私たちが行ったのは、ロボットプログラミングの体験教室。
20人くらいの親子が教室で行う、一斉授業形式でした。
机にロボットプログラミングの教材と作り方マニュアルが置いてあり、
「はい、これをつなげましょう」
「はい、つぎはこれです」
「はい、ロボットができました!」
というスタイル。

子どもにさせたいのは、これじゃない・・
という感想しかありませんでした・・・。
子ども自身も、自由に作れるのかと思っていたのに「これじゃない感」が表情にでていました。
自分のやりたいことが叶えられるのがプログラミングの良さなのに、これでは習い事の意味がないですよね。
また、大人数での一斉授業もなんだか違和感があります。
そこでオススメなのが、
子ども向けプログラミング・ロボット教室【LITALICOワンダー】
- 1対1−4名の少人数制授業
- 個性にあわせたオーダーメイドカリキュラム
- 作りたいものを自分で決める
オンラインレッスンもあります。
運営会社のLITALICOは、発達障害などの福祉・教育領域で事業展開をする会社。
発達支援に関するノウハウが多くあるため、オーダーメイドカリキュラムに強みがあるんです。
よくある質問と解決法
Q1: 何歳から始められますか?
A: 文字が読めるお子さんなら6歳頃から始められます。

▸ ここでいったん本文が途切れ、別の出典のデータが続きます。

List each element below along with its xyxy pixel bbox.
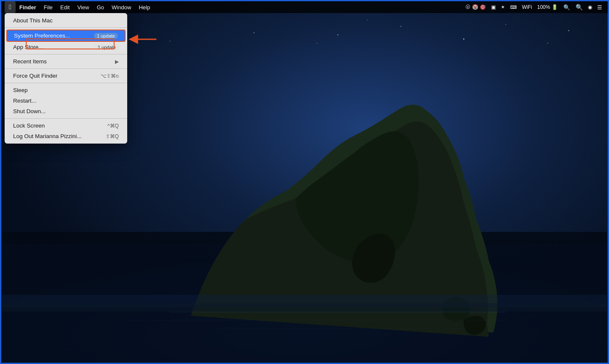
logout-shortcut: ⇧⌘Q	[106, 133, 119, 139]
airplay-icon[interactable]: ▣	[489, 1, 498, 13]
system-preferences-item[interactable]: System Preferences... 1 update	[6, 30, 126, 42]
menubar-go[interactable]: Go	[93, 1, 108, 13]
menubar-file[interactable]: File	[40, 1, 57, 13]
arrow-annotation	[126, 31, 160, 48]
keyboard-icon[interactable]: ⌨	[508, 1, 519, 13]
svg-rect-17	[212, 329, 464, 329]
shutdown-label: Shut Down...	[13, 108, 119, 114]
force-quit-item[interactable]: Force Quit Finder ⌥⇧⌘⎋	[6, 71, 126, 81]
svg-point-1	[337, 34, 338, 35]
separator-3	[5, 68, 127, 69]
svg-point-2	[400, 26, 401, 27]
about-this-mac-label: About This Mac	[13, 17, 119, 24]
svg-rect-14	[2, 303, 607, 312]
recent-items-label: Recent Items	[13, 58, 115, 65]
svg-rect-16	[128, 320, 506, 321]
lock-screen-label: Lock Screen	[13, 122, 107, 129]
sleep-item[interactable]: Sleep	[6, 85, 126, 95]
menubar-edit[interactable]: Edit	[57, 1, 74, 13]
shutdown-item[interactable]: Shut Down...	[6, 106, 126, 117]
system-preferences-label: System Preferences...	[14, 33, 94, 39]
svg-point-7	[254, 32, 254, 33]
force-quit-label: Force Quit Finder	[13, 73, 101, 79]
app-store-update-badge: 1 update	[95, 44, 119, 50]
svg-point-3	[463, 38, 464, 39]
recent-items-arrow: ▶	[115, 59, 119, 65]
user-icon[interactable]: ◉	[586, 1, 594, 13]
svg-point-10	[367, 20, 367, 20]
menubar:  Finder File Edit View Go Window Help ⦿…	[1, 1, 608, 13]
menubar-window[interactable]: Window	[108, 1, 135, 13]
menubar-finder[interactable]: Finder	[16, 1, 40, 13]
svg-point-5	[547, 43, 548, 43]
status-icons[interactable]: ⦿ 🤡 🎯	[463, 1, 488, 13]
clock: 🔍	[561, 1, 573, 13]
svg-point-8	[169, 41, 170, 41]
separator-1	[5, 27, 127, 28]
recent-items-item[interactable]: Recent Items ▶	[6, 56, 126, 67]
menubar-view[interactable]: View	[74, 1, 93, 13]
svg-point-9	[568, 30, 569, 31]
lock-screen-item[interactable]: Lock Screen ^⌘Q	[6, 120, 126, 131]
force-quit-shortcut: ⌥⇧⌘⎋	[101, 73, 119, 79]
app-store-label: App Store...	[13, 44, 95, 50]
control-center-icon[interactable]: ☰	[595, 1, 604, 13]
lock-screen-shortcut: ^⌘Q	[107, 123, 119, 129]
logout-label: Log Out Marianna Pizzini...	[13, 133, 106, 139]
wifi-icon[interactable]: WiFi	[520, 1, 534, 13]
apple-dropdown-menu: About This Mac System Preferences... 1 u…	[5, 13, 127, 144]
separator-4	[5, 83, 127, 83]
menubar-right: ⦿ 🤡 🎯 ▣ ✴ ⌨ WiFi 100% 🔋 🔍 🔍 ◉ ☰	[463, 1, 604, 13]
sleep-label: Sleep	[13, 87, 119, 93]
about-this-mac-item[interactable]: About This Mac	[6, 15, 126, 26]
bluetooth-icon[interactable]: ✴	[499, 1, 507, 13]
restart-label: Restart...	[13, 98, 119, 104]
apple-menu-button[interactable]: 	[5, 1, 16, 13]
svg-rect-15	[170, 312, 505, 312]
restart-item[interactable]: Restart...	[6, 95, 126, 106]
battery-indicator[interactable]: 100% 🔋	[535, 1, 560, 13]
separator-5	[5, 118, 127, 119]
menubar-left:  Finder File Edit View Go Window Help	[5, 1, 154, 13]
svg-point-6	[317, 43, 317, 44]
spotlight-icon[interactable]: 🔍	[573, 1, 585, 13]
logout-item[interactable]: Log Out Marianna Pizzini... ⇧⌘Q	[6, 131, 126, 141]
system-prefs-update-badge: 1 update	[94, 33, 118, 39]
svg-point-4	[505, 24, 506, 25]
menubar-help[interactable]: Help	[135, 1, 154, 13]
separator-2	[5, 54, 127, 54]
app-store-item[interactable]: App Store... 1 update	[6, 42, 126, 52]
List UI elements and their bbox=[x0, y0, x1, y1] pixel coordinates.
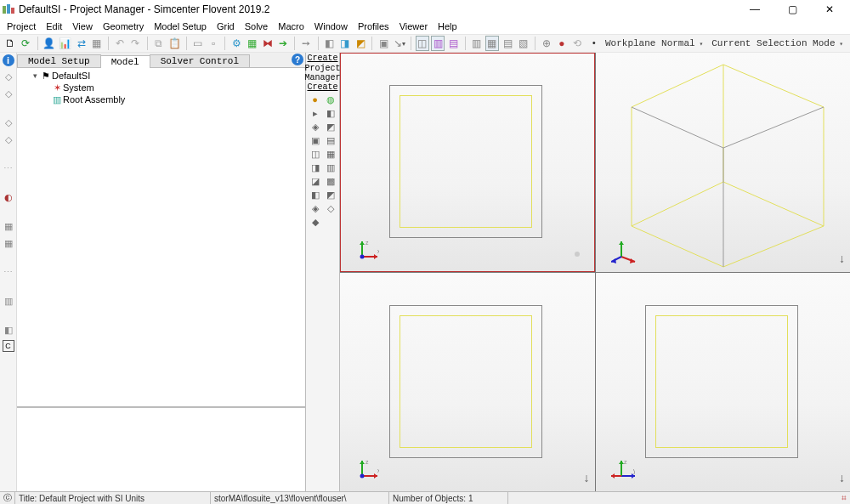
workplane-dropdown[interactable]: Workplane Normal bbox=[602, 38, 706, 48]
viewport-top-left[interactable]: x z bbox=[340, 53, 595, 272]
cg-3-icon[interactable]: ◈ bbox=[309, 121, 322, 133]
strip-icon-2[interactable]: ◇ bbox=[2, 87, 15, 100]
cg-5-icon[interactable]: ▣ bbox=[309, 134, 322, 146]
selection-mode-dropdown[interactable]: Current Selection Mode bbox=[708, 38, 847, 48]
cg-6-icon[interactable]: ▤ bbox=[324, 134, 337, 146]
down-arrow-icon[interactable]: ↓ bbox=[584, 471, 590, 484]
strip-icon-3[interactable]: ◇ bbox=[2, 116, 15, 129]
tb-undo-icon[interactable]: ↶ bbox=[113, 36, 127, 51]
tb-shade2-icon[interactable]: ▥ bbox=[431, 36, 445, 51]
tb-lay2-icon[interactable]: ▤ bbox=[501, 36, 514, 51]
menu-model-setup[interactable]: Model Setup bbox=[149, 20, 212, 32]
viewport-bottom-right[interactable]: y z ↓ bbox=[596, 273, 851, 492]
cg-15-icon[interactable]: ◈ bbox=[309, 202, 322, 214]
strip-icon-10[interactable]: ▥ bbox=[2, 294, 15, 308]
menu-help[interactable]: Help bbox=[433, 20, 462, 32]
tb-refresh-icon[interactable]: ⟲ bbox=[570, 36, 584, 51]
cg-10-icon[interactable]: ▥ bbox=[324, 161, 337, 173]
collapse-icon[interactable]: ▾ bbox=[31, 71, 40, 80]
cg-7-icon[interactable]: ◫ bbox=[309, 148, 322, 160]
strip-icon-5[interactable]: ⋯ bbox=[2, 161, 15, 175]
help-icon[interactable]: ? bbox=[292, 54, 303, 65]
tree-root[interactable]: ▾ ⚑ DefaultSI bbox=[20, 70, 302, 82]
cg-1-icon[interactable]: ▸ bbox=[309, 107, 322, 119]
menu-viewer[interactable]: Viewer bbox=[394, 20, 433, 32]
tb-arrow-icon[interactable]: ➙ bbox=[299, 36, 313, 51]
tb-record-icon[interactable]: ● bbox=[555, 36, 569, 51]
down-arrow-icon[interactable]: ↓ bbox=[839, 252, 845, 265]
strip-icon-11[interactable]: ◧ bbox=[2, 323, 15, 337]
cg-12-icon[interactable]: ▩ bbox=[324, 175, 337, 187]
model-tree[interactable]: ▾ ⚑ DefaultSI ✶ System ▥ Root Assembly bbox=[17, 68, 305, 406]
tb-shade3-icon[interactable]: ▤ bbox=[446, 36, 460, 51]
tab-solver-control[interactable]: Solver Control bbox=[150, 54, 250, 67]
cg-13-icon[interactable]: ◧ bbox=[309, 189, 322, 201]
cg-4-icon[interactable]: ◩ bbox=[324, 121, 337, 133]
tb-chart-icon[interactable]: 📊 bbox=[58, 36, 72, 51]
menu-project[interactable]: Project bbox=[2, 20, 41, 32]
down-arrow-icon[interactable]: ↓ bbox=[839, 471, 845, 484]
close-button[interactable]: ✕ bbox=[811, 0, 848, 19]
cg-16-icon[interactable]: ◇ bbox=[324, 202, 337, 214]
tb-mesh-icon[interactable]: ▦ bbox=[245, 36, 258, 51]
tb-user-icon[interactable]: 👤 bbox=[42, 36, 56, 51]
tb-transfer-icon[interactable]: ⇄ bbox=[74, 36, 88, 51]
tb-redo-icon[interactable]: ↷ bbox=[128, 36, 142, 51]
tb-cube3-icon[interactable]: ◩ bbox=[354, 36, 367, 51]
tb-cube1-icon[interactable]: ◧ bbox=[322, 36, 336, 51]
viewport-bottom-left[interactable]: x z ↓ bbox=[340, 273, 595, 492]
cg-17-icon[interactable]: ◆ bbox=[309, 216, 322, 228]
tb-lay3-icon[interactable]: ▧ bbox=[516, 36, 530, 51]
maximize-button[interactable]: ▢ bbox=[774, 0, 811, 19]
tab-model-setup[interactable]: Model Setup bbox=[17, 54, 101, 67]
tab-model[interactable]: Model bbox=[100, 55, 150, 68]
strip-icon-6[interactable]: ◐ bbox=[2, 190, 15, 204]
menu-geometry[interactable]: Geometry bbox=[98, 20, 149, 32]
tb-paste-icon[interactable]: 📋 bbox=[167, 36, 182, 51]
cg-14-icon[interactable]: ◩ bbox=[324, 189, 337, 201]
tb-lay4-icon[interactable]: ▦ bbox=[485, 36, 499, 51]
tree-root-assembly[interactable]: ▥ Root Assembly bbox=[20, 93, 302, 105]
strip-icon-12[interactable]: C bbox=[3, 340, 14, 352]
strip-icon-1[interactable]: ◇ bbox=[2, 70, 15, 83]
tb-open-icon[interactable]: ⟳ bbox=[19, 36, 32, 51]
tb-target-icon[interactable]: ⊕ bbox=[540, 36, 553, 51]
tb-box-icon[interactable]: ▭ bbox=[191, 36, 205, 51]
cg-sphere-icon[interactable]: ● bbox=[309, 93, 322, 105]
menu-macro[interactable]: Macro bbox=[273, 20, 309, 32]
viewport-top-right[interactable]: ↓ bbox=[596, 53, 851, 272]
tb-lay1-icon[interactable]: ▥ bbox=[469, 36, 483, 51]
tb-run-icon[interactable]: ⧓ bbox=[261, 36, 275, 51]
tree-system[interactable]: ✶ System bbox=[20, 82, 302, 93]
message-panel[interactable] bbox=[17, 406, 305, 491]
tb-settings-icon[interactable]: ⚙ bbox=[230, 36, 243, 51]
strip-icon-9[interactable]: ⋯ bbox=[2, 265, 15, 279]
create-label-3[interactable]: Create bbox=[307, 82, 337, 92]
tb-copy-icon[interactable]: ⧉ bbox=[151, 36, 165, 51]
tb-shade1-icon[interactable]: ◫ bbox=[416, 36, 429, 51]
cg-shape-icon[interactable]: ◍ bbox=[324, 93, 337, 105]
menu-edit[interactable]: Edit bbox=[41, 20, 67, 32]
menu-profiles[interactable]: Profiles bbox=[353, 20, 394, 32]
tb-grid-icon[interactable]: ▦ bbox=[90, 36, 104, 51]
create-header[interactable]: Create bbox=[306, 53, 339, 64]
strip-icon-8[interactable]: ▦ bbox=[2, 236, 15, 250]
cg-11-icon[interactable]: ◪ bbox=[309, 175, 322, 187]
menu-view[interactable]: View bbox=[67, 20, 98, 32]
cg-9-icon[interactable]: ◨ bbox=[309, 161, 322, 173]
tb-wire-icon[interactable]: ▣ bbox=[377, 36, 390, 51]
menu-grid[interactable]: Grid bbox=[212, 20, 240, 32]
strip-info-icon[interactable]: i bbox=[3, 54, 14, 66]
cg-2-icon[interactable]: ◧ bbox=[324, 107, 337, 119]
strip-icon-7[interactable]: ▦ bbox=[2, 219, 15, 233]
tb-cube2-icon[interactable]: ◨ bbox=[338, 36, 352, 51]
status-icon[interactable]: ⓒ bbox=[0, 492, 15, 504]
menu-window[interactable]: Window bbox=[309, 20, 353, 32]
tb-new-icon[interactable]: 🗋 bbox=[3, 36, 17, 51]
tb-point-icon[interactable]: ▫ bbox=[207, 36, 220, 51]
menu-solve[interactable]: Solve bbox=[240, 20, 274, 32]
cg-8-icon[interactable]: ▦ bbox=[324, 148, 337, 160]
strip-icon-4[interactable]: ◇ bbox=[2, 133, 15, 146]
tb-scale-dropdown[interactable]: ↘ bbox=[392, 36, 405, 51]
minimize-button[interactable]: — bbox=[736, 0, 774, 19]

ただし、個人差があるので、お子さんの関心と集中力を見ながら判断してください。
年齢別のアプローチ:
- 6-8歳:親と一緒に、短時間集中で
- 9-11歳:基本は一人で、困ったときにサポート
- 12歳以上:自立的な学習、より高度な挑戦
Q2: パソコンが苦手な親でもサポートできますか?
A: 大丈夫です!お子さんと一緒に学ぶ姿勢が何より大切です。
親御さんが取るべきアプローチ:
- 「一緒に学ぼう」という姿勢
- お子さんに教えてもらう時間を作る
- 技術的なことより、創作過程に注目
- 必要に応じて詳しい方に相談
Q3: どのくらいの時間をかければ良いですか?
A: 無理のない範囲で継続することが重要です。
推奨スケジュール:
- 平日:15-30分
- 週末:1-2時間
- 学校の長期休み:集中的に2-3時間
重要なのは時間の長さより継続性です。毎日少しずつでも触れることで、着実にスキルが身につきます。
Q4: 他の習い事との兼ね合いは?
A: プログラミングは他の分野との相乗効果が期待できる習い事です。
他の習い事との関連性:
- 音楽:リズムゲームの作成、音楽プログラミング
- 美術:オリジナルキャラクターの描画、デザイン要素
- 数学:座標、角度、確率の概念
- 国語:ストーリー作成、論理的文章構成
Q5: 費用はどのくらいかかりますか?
A: Scratch自体は完全無料です。
必要な費用:
- Scratch利用料:無料
- パソコン/タブレット:既存のものでOK
- インターネット料金:通常の家庭料金
- 参考書籍:2,000-3,000円(任意)
- プログラミング教室:月額5,000-15,000円(任意)
まとめ:子どもの可能性を広げる第一歩
Scratch学習がもたらす未来
お子さんがScratchでプログラミングを学ぶことは、単にコンピュータのスキルを身につけること以上の意味があります。
短期的な効果:
- 論理的思考力の向上
- 創造性と表現力の発達
- 問題解決能力の育成
- デジタルリテラシーの向上
長期的な効果:
- 2024年大学入学共通テスト「情報」科目への対応
- STEM分野への興味・関心の拡大
- 将来の職業選択肢の拡大
- 21世紀型スキルの基盤形成
今日から始める3つのアクション
1. まずは触ってみる
今すぐScratchの公式サイト(scratch.mit.edu)にアクセスして、お子さんと一緒に画面を見てみましょう。「作ってみよう」をクリックするだけで、新しい世界が開けます。
2. 学習環境を整える
お子さんが集中して取り組める場所を確保しましょう。特別な場所でなくても、ダイニングテーブルの一角で十分です。
3. 小さな目標を設定する
「今週中に猫を動かしてみよう」といった、具体的で達成可能な目標を一緒に立ててみてください。
保護者の皆さんへのメッセージ
プログラミング学習は、お子さんの「できた!」という喜びの積み重ねです。完璧を求めず、お子さんのペースを大切にしながら、一緒に学ぶ姿勢で支えてあげてください。
時には思うようにいかないこともあるでしょう。でも、その試行錯誤こそが、お子さんの成長にとって最も価値のある経験となります。
失敗を恐れず、新しい挑戦を歓迎し、お子さんの創造性を信じて見守ってあげてください。きっと、お子さんの中に眠っている無限の可能性が花開くはずです。